Letter: Car warranty repair bill

With almost unanimous support, the Alaska Legislature recently passed House Bill 233. This bill requires auto manufacturers to pay the same rate and time allowances as everyday Alaskans, rather than the massively discounted rates and times they currently pay.

Auto manufacturers would have you believe that this bill would only serve to raise prices for the Alaska consumers. Actually, the massive discounts manufacturers take forces dealers to raise prices on consumers to bridge the gap between warranty and customer pay work.

I have been in Alaska’s automotive industry for more than 25 years, and I’ve seen the toll that “warranty” pay takes on employees, from technicians not being able to make a living doing warranty work to adviser pay being less for warranty repairs. This disparity simply cannot continue.

Illinois passed similar legislation in 2021, and a study published in February 2024 by the Illinois Economic Policy Institute found the passage of this law “boosted the Illinois economy by $300 million, boosted dealership workers’ pay by $143 million, and reduced dealership employee turnover by around 9%.”

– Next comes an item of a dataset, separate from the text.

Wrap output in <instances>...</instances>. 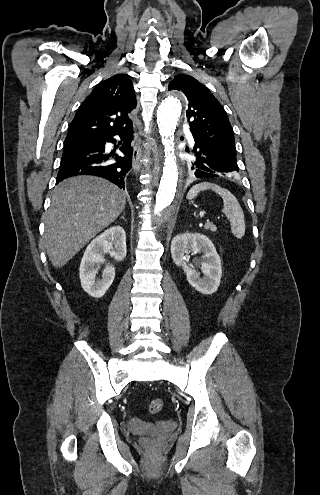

Implementation of HB233 would mean an additional $14 million in warranty payments annually in Alaska. If we apply the same 2.11 multiplier the state of Illinois used, that would mean an approximate $30 million boost to Alaska’s economy.

This bill would effectively end the two-tiered compensation system that currently exists. In a time where it is critical to grow the state’s economy, this bill has the potential to give the state a much-needed shot in the arm.

I strongly encourage the governor to sign this bill.